How to use (3 steps)
- Paste data (Group, Sample, Ct_target, Ct_ref) or load a CSV. For multiple references, use Ct_ref1, Ct_ref2, ...
- Select a calibrator group (or sample) and summary method (mean/median). Enable Pfaffl correction if needed.
- Click Calculate to show ΔCt/ΔΔCt, log2FC, and fold in tables and plots. Share URLs keep the same settings.
Recommended order
- First, check efficiency with a standard curve → qPCR standard curve
- Next, calculate ΔCt / ΔΔCt (this calculator)
- If needed, assess variability or significance → Confidence interval & hypothesis tests
Go deeper
- Descriptive stats
Check distributions and outliers
- Linear regression & correlation
Understand standard curves
Data input and options
Results (summary)
Results will appear here.
Per-row results
| Row | Group | Sample | Ct_target | Ct_ref | ΔCt | ΔΔCt | log2FC | fold | Outlier |
|---|
Outliers are not removed automatically; they are shown as candidates (IQR-based).
Group summary
| Group | n | log2FC mean | log2FC SD | log2FC SEM | fold geometric mean | fold arithmetic mean |
|---|
Plots (log2FC / fold)
Calculation steps (How it’s calculated)
How to use this calculator effectively
This guide helps you use ΔCt / ΔΔCt calculator (relative expression) in a repeatable way: define a baseline, change one variable at a time, and interpret outputs with explicit assumptions before you share or act on results.
How it works
The page applies deterministic logic to your inputs and shows rounded output for readability. Treat it as a comparison workflow: run one baseline case, adjust a single parameter, and measure both absolute and percentage deltas. If a result seems off, verify units, time basis, and sign conventions before drawing conclusions. This approach keeps your analysis reproducible across teammates and sessions.
When to use
Use this page when you need a fast estimate, a classroom check, or a practical what-if comparison. It works best for planning and prioritization steps where you need direction and magnitude quickly before investing in deeper modeling, manual spreadsheets, or formal external review.
Common mistakes to avoid
- Changing multiple parameters at once, which hides the true cause of output movement.

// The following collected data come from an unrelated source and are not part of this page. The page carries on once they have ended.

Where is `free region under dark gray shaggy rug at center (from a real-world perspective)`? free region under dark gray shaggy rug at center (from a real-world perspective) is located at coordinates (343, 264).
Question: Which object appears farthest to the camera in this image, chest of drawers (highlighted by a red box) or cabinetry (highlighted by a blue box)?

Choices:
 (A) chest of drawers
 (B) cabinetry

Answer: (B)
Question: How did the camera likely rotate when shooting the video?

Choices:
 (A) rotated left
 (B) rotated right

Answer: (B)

- Mixing units (percent vs decimal, monthly vs yearly, gross vs net) across scenarios.
- Comparing with another tool without aligning defaults, constants, and rounding rules.
- Using rounded display values as exact downstream inputs without re-checking precision.

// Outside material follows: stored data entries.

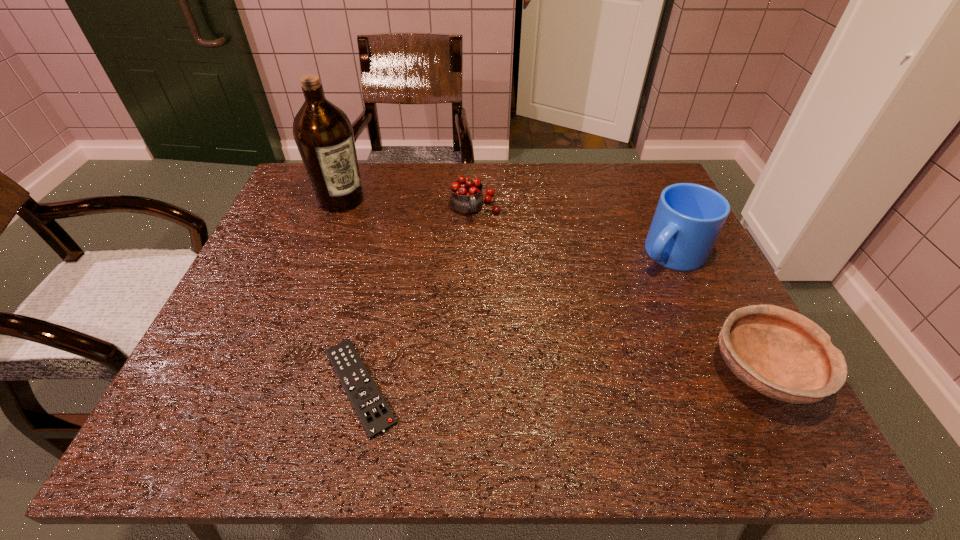 Find the location of a particular element. The width and height of the screenshot is (960, 540). blank area at the right edge is located at coordinates (672, 339).

At what (x,y) coordinates should I click in order to perform the action: click on free point between the third farthest object and the fourth tallest object. Please return your answer as a coordinate pair (x, y). The height and width of the screenshot is (540, 960). Looking at the image, I should click on (717, 313).

I want to click on free spot between the third nearest object and the olive oil, so click(506, 227).

You are a GUI agent. You are given a task and a screenshot of the screen. Output one action in this format:
    pyautogui.click(x=<x>, y=<y>)
    Task: Click on the free area in between the third nearest object and the pot filled with cherries
    The image size is (960, 540).
    Given the screenshot: What is the action you would take?
    pyautogui.click(x=573, y=231)

This screenshot has height=540, width=960. I want to click on empty space that is in between the third object from right to left and the olive oil, so click(x=408, y=204).

Identify the location of unoccupied area between the bowl and the shortest object. This screenshot has height=540, width=960. (562, 379).

Find the location of `empty space that is in between the olive oil and the third nearest object`. empty space that is in between the olive oil and the third nearest object is located at coordinates (506, 227).

The height and width of the screenshot is (540, 960). I want to click on free point between the shortest object and the third farthest object, so click(x=516, y=320).

The image size is (960, 540). What are the coordinates of `free space between the mug and the leftmost object` in the screenshot? It's located at point(506,227).

I want to click on vacant space that's between the olive oil and the pot filled with cherries, so click(x=408, y=204).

Interpretation and worked example
Run a baseline scenario and keep that result visible. Next, modify one assumption to reflect your realistic alternative and compare direction plus size of change. If the direction matches your domain expectation and the size is plausible, your setup is usually coherent. If not, check hidden defaults, boundary conditions, and interpretation notes before deciding which scenario to adopt.
See also
FAQ
What is the difference between ΔCt and ΔΔCt?

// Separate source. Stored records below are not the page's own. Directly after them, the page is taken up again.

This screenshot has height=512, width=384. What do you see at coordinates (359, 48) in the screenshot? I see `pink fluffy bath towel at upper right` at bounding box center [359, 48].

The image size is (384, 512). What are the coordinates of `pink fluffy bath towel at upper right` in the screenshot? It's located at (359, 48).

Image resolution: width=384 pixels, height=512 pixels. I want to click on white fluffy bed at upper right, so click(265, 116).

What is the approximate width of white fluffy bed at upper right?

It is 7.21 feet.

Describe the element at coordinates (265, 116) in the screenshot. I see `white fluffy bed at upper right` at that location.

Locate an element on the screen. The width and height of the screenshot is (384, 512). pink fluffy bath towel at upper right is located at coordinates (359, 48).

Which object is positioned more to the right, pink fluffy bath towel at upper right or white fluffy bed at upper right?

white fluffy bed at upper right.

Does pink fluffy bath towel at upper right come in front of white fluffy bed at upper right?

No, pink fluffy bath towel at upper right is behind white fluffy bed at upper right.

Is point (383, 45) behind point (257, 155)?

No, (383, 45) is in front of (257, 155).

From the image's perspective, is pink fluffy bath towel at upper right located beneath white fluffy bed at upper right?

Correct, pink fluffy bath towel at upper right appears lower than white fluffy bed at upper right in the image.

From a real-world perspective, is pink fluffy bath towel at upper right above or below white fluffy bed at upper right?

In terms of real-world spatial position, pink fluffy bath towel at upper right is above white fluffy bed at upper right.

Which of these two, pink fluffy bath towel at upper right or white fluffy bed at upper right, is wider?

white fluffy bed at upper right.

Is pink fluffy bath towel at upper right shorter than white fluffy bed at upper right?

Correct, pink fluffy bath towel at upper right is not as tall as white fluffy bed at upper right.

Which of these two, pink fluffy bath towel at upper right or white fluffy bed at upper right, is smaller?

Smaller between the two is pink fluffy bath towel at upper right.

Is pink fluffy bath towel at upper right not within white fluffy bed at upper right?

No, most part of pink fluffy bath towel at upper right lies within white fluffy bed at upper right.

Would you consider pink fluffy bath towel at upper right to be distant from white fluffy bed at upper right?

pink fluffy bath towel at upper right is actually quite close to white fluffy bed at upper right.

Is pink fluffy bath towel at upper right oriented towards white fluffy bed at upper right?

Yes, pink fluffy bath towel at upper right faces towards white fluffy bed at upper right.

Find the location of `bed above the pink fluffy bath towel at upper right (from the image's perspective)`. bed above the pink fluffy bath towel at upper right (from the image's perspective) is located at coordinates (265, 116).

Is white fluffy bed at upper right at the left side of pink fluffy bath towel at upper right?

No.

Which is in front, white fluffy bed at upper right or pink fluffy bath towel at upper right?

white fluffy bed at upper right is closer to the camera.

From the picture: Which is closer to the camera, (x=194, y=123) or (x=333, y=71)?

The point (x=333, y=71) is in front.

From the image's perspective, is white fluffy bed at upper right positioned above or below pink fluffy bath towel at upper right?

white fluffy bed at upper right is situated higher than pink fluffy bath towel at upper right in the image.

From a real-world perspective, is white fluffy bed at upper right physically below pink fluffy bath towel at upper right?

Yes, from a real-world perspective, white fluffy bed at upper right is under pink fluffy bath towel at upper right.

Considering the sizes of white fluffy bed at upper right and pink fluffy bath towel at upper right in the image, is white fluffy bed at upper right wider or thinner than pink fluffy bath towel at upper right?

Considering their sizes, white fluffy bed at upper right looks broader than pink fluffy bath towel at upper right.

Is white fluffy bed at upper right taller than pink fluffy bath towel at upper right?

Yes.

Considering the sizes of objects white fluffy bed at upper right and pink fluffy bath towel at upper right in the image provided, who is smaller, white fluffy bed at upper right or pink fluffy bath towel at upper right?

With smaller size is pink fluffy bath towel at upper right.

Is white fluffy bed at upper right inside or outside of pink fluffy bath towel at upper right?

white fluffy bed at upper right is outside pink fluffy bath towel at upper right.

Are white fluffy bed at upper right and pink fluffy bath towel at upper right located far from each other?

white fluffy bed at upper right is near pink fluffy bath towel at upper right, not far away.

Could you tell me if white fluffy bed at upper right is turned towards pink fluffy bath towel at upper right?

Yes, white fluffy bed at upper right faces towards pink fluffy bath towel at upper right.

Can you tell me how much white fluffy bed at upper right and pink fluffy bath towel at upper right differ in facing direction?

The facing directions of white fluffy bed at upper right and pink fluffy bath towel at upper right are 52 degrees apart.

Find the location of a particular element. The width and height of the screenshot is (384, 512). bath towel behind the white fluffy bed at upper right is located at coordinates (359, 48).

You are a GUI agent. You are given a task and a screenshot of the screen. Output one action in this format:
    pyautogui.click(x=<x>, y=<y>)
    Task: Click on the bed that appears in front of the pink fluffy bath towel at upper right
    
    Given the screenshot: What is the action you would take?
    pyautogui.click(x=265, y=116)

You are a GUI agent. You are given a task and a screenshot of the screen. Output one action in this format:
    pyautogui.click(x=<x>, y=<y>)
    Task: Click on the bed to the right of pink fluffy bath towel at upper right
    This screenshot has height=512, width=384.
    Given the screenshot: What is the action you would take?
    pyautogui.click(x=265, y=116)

ΔCt is the within-sample difference between target and reference. ΔΔCt is the difference relative to a calibrator.
What is the assumption for 2^-ΔΔCt?
It generally assumes the target and reference amplification efficiencies are equal or similar. Use Pfaffl correction if they differ.
Should I use fold or log2FC?
log2FC is symmetric and easier for statistics and plots. Fold is more intuitive.
How are multiple reference genes handled?
When Ct_ref1, Ct_ref2, etc. are provided, reference Ct values are aggregated before calculating ΔCt.
When should I use Pfaffl efficiency correction?
Consider Pfaffl correction when target and reference efficiencies differ substantially.
Does the share URL include data?
Only settings are saved; data are not included.
How to use ΔCt / ΔΔCt calculator (relative expression) effectively
What this calculator does
This page is for estimating outcomes by changing inputs in one controlled workflow. The model keeps your focus on variables, not output shape. Start with stable assumptions, then test sensitivity by changing one key input at a time to observe directional impact.
Input meaning and unit policy
Each input has an expected unit and a typical range. For reliable interpretation, check whether you are using the same unit system, period, and base assumptions across all runs. Unit mismatch is the most common source of unexpected drift in numeric results.
Use-case sequence
A practical sequence is: first run with defaults, then create a baseline log, then run one alternative scenario, and finally compare only the changed output metric. This sequence reduces cognitive load and prevents false pattern recognition in early experiments.
Common mistakes to avoid
Avoid changing too many variables at once, mixing incompatible data sources, and interpreting a one-time output without checking robustness. A single contradictory input can flip conclusions, so keep each experiment minimal and document assumptions as part of your note.
Interpretation guidance
Review both magnitude and direction. Direction tells you whether a strategy moves outcomes in the desired direction, while magnitude helps you judge practicality. If both agree, you can proceed; if not, rebuild the baseline and verify constraints before deciding.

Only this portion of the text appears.